Abstract

503 Background: LS is largely underdiagnosed although Universal Screening (US) in colorectal cancer (CRC) patients through MisMatch Repair deficiency (MMR-d) testing is widely endorsed. Low adherence to guidelines among oncologists may be partly due to a lack of consensus on whether all MMR-d patients should be referred to GC/Genetic Testing (GT). As BRAF mutation rules out LS, we estimated the increased yield of LS diagnosis from GC /GT which could be obtained by selecting candidates for GC through BRAF testing. Methods: From 2011 to 2016, 1447 consecutive stage I-IV CRC surgical patients at a single institution, underwent immunohistochemistry (IHC) for LS using anti MLH1, MSH2, MSH6 and PMS2 antibodies.
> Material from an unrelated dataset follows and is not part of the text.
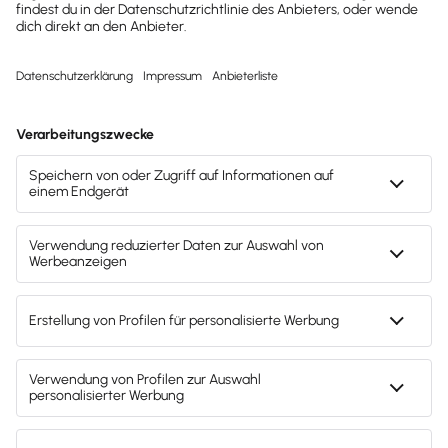
Kostenlos testen
Mach's dir leicht und gib deinem Business den
entscheidenden Push – mit unserer Software für
Buchhaltung & Lohn.
Lösungen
Oncologists were invited to refer all MMR-d patients to GC/GT. BRAFV600E testing was carried out only in case of MLH1 protein loss at IHC. Results: MMR-d was found in 194 patients (13%), with 171 showing loss of MLH1 expression (88%). Oncologists referred 27 (16%) to GC. Among the 21 who underwent GC, BRAF testing and GT, 9 were BRAF wild type (wt) (43%) and none had LS. Among the 23 MMR-d patients with loss of expression of MSH2, MSH6 or PMS2 (≠MLH1), oncologists referred 9 to GC (39%): 7 underwent GC / GT and 3 carried LS (43%) at GT. Median age was 76 years (range 30-97) in the MMR-d group, 78 (range 41-97) in the MLH1 group and 63 (range 30-86) in the ≠MLH1 group. Overall, LS was diagnosed in 3 of the 28 MMR-d patients (11%) who underwent GC /GT, possibly an underestimate due to the advanced median age of our MLH1 loss patients. Had we only offered GC to the 9 BRAF wt patients among the 21 with MLH1 loss, we could have avoided 12 (57%) of the GC sessions conducted, increasing the yield of LS diagnosis from 3/28 (11%) to 3/16 (19%) (75% increase). Conclusions: When US for LS is adopted, a GC referral rate reduction of 57% among MLH1 loss patients, and an overall increase in the yield of GC of about 75% can be obtained by testing for BRAF mutation before oncologist referral to GC rather than after. As multistep selection of patients by oncologists may be unfeasible, CRC pathology reports with combined MMR-d and BRAF testing (for MLH1 loss at IHC) and an ‘LS suspicion alert’ could improve oncologists’ awareness of LS and compliance with guidelines.